I don't know. Spending $100/month on colocation costs is hardly a tophat-wearing level of expense. I recall reading from the old Reddit-to-Lemmy migration discussions that some self-hosting instances were costing that much on AWS, and they are still up.
For perspective, we're in an internet forum where from time to time we get posts of users spending thousands on their home labs.
My read of that was that the Raspberry Pi was mostly there for bootstrapping, so that they could drop servers into the rack and have something there already they knew they'd be able to get onto the local network with, not that they were buying colo just for a Raspberry Pi.
> (...) not that they were buying colo just for a Raspberry Pi.
I don't know. Might be, might be not. All I know is that there are already companies that are even selling colocation specifically for Raspberry Pis. It's not that weird, and not a step too far away from colocating Mac mini instances.
Please be aware that this doesn't include electricity and cooling, which is really expensive in Germany. They charge 0.476€/kWh. Running a single 4090 @ 450W 24/7 would add another ~150€/month.
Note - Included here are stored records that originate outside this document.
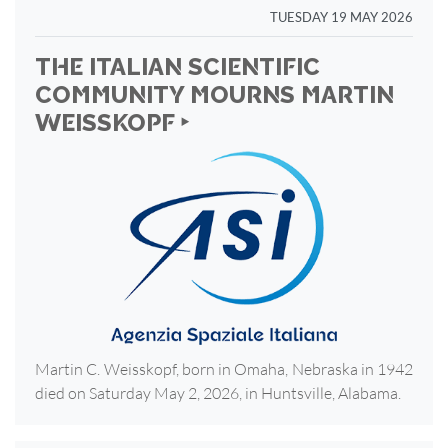
TUESDAY 19 MAY 2026
THE ITALIAN SCIENTIFIC
COMMUNITY MOURNS MARTIN
WEISSKOPF ‣
Martin C. Weisskopf, born in Omaha, Nebraska in 1942
died on Saturday May 2, 2026, in Huntsville, Alabama.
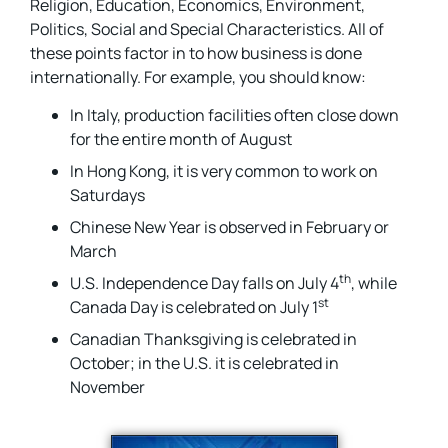
Religion, Education, Economics, Environment,
Politics, Social and Special Characteristics. All of
these points factor in to how business is done
internationally. For example, you should know:
In Italy, production facilities often close down
for the entire month of August
In Hong Kong, it is very common to work on
Saturdays
Chinese New Year is observed in February or
March
th
U.S. Independence Day falls on July 4
, while
st
Canada Day is celebrated on July 1
Canadian Thanksgiving is celebrated in
October; in the U.S. it is celebrated in
November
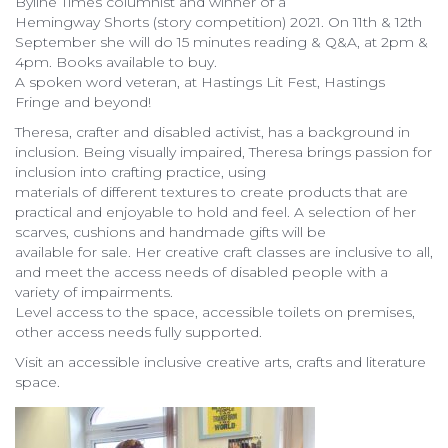
Byline Times columnist and winner of a
Hemingway Shorts (story competition) 2021. On 11th & 12th
September she will do 15 minutes reading & Q&A, at 2pm &
4pm. Books available to buy.
A spoken word veteran, at Hastings Lit Fest, Hastings
Fringe and beyond!
Theresa, crafter and disabled activist, has a background in
inclusion. Being visually impaired, Theresa brings passion for
inclusion into crafting practice, using
materials of different textures to create products that are
practical and enjoyable to hold and feel. A selection of her
scarves, cushions and handmade gifts will be
available for sale. Her creative craft classes are inclusive to all,
and meet the access needs of disabled people with a
variety of impairments.
Level access to the space, accessible toilets on premises,
other access needs fully supported.
Visit an accessible inclusive creative arts, crafts and literature
space.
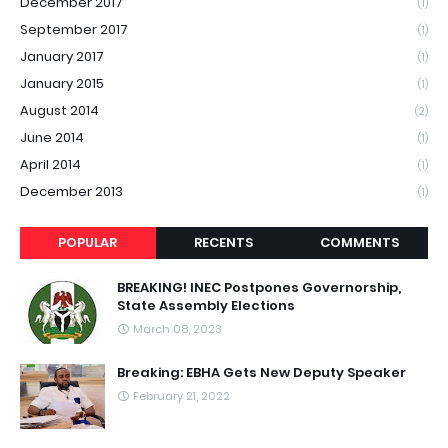
December 2017
(1)
September 2017
(1)
January 2017
(1)
January 2015
(1)
August 2014
(2)
June 2014
(1)
April 2014
(1)
December 2013
(1)
POPULAR
RECENTS
COMMENTS
BREAKING! INEC Postpones Governorship,
State Assembly Elections
March 08, 2023
Breaking: EBHA Gets New Deputy Speaker
February 21, 2022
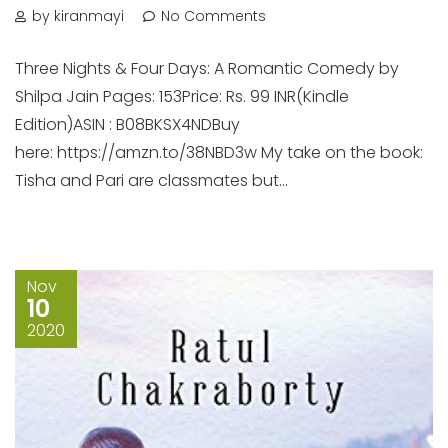
by kiranmayi
No Comments
Three Nights & Four Days: A Romantic Comedy by
Shilpa Jain Pages: 153Price: Rs. 99 INR(Kindle
Edition)ASIN : B08BKSX4NDBuy
here: https://amzn.to/38NBD3w My take on the book:
Tisha and Pari are classmates but...
Nov
10
2020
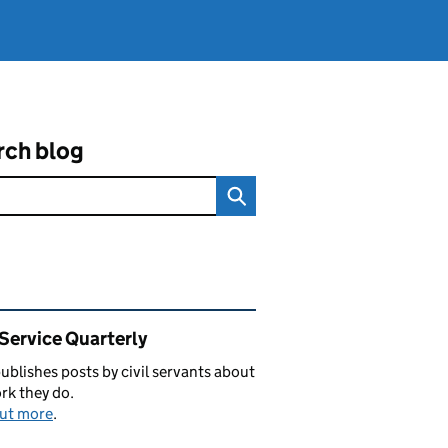
rch blog
ated content and links
 Service Quarterly
blishes posts by civil servants about
rk they do.
out more
.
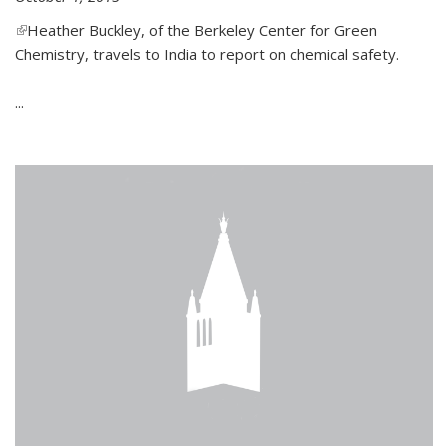
(link is external)
Heather Buckley, of the Berkeley Center for Green
Chemistry, travels to India to report on chemical safety.
...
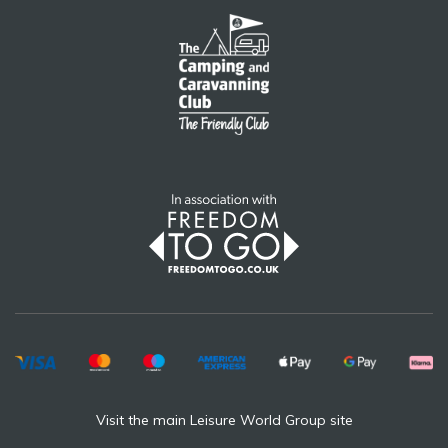
Visit the main Leisure World Group site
Absolutely my experience as well... Plus your vendor options are reduced since the location has to be somewhere within driving distance for you, or your "caretaker" so that you can replace that flatlined drive with a new one without significant downtime.
Where I am in the market, the managed dedicated server is 10+ years old, so there's no capital cost there. More upscale, the host may have volume discounts with the OEM that you won't get, unless you've got other business (maybe you buy a lot of laptops for your staff, so you can get servers for less as well)
It's got to be cheaper to have me as a customer when I never show up in person, and don't even know precisely where the server is. For a colo, they need to provide me with access, and supervise me when I visit, and put up locking cabinets (and make sure they aren't all keyed alike!), they'd also need to be able to meter power, etc.
There's definitely reasons to colo instead as a customer, but usually it's lots of hardware, or specialized hardware, or sometimes if you have networking needs that the host won't accomidate in dedicated; maybe you want to run an ASN and have direct connections to other peers / transit / IX.
As a data point, for two 1U servers co-located in Australia I'm paying about AU$500 per month.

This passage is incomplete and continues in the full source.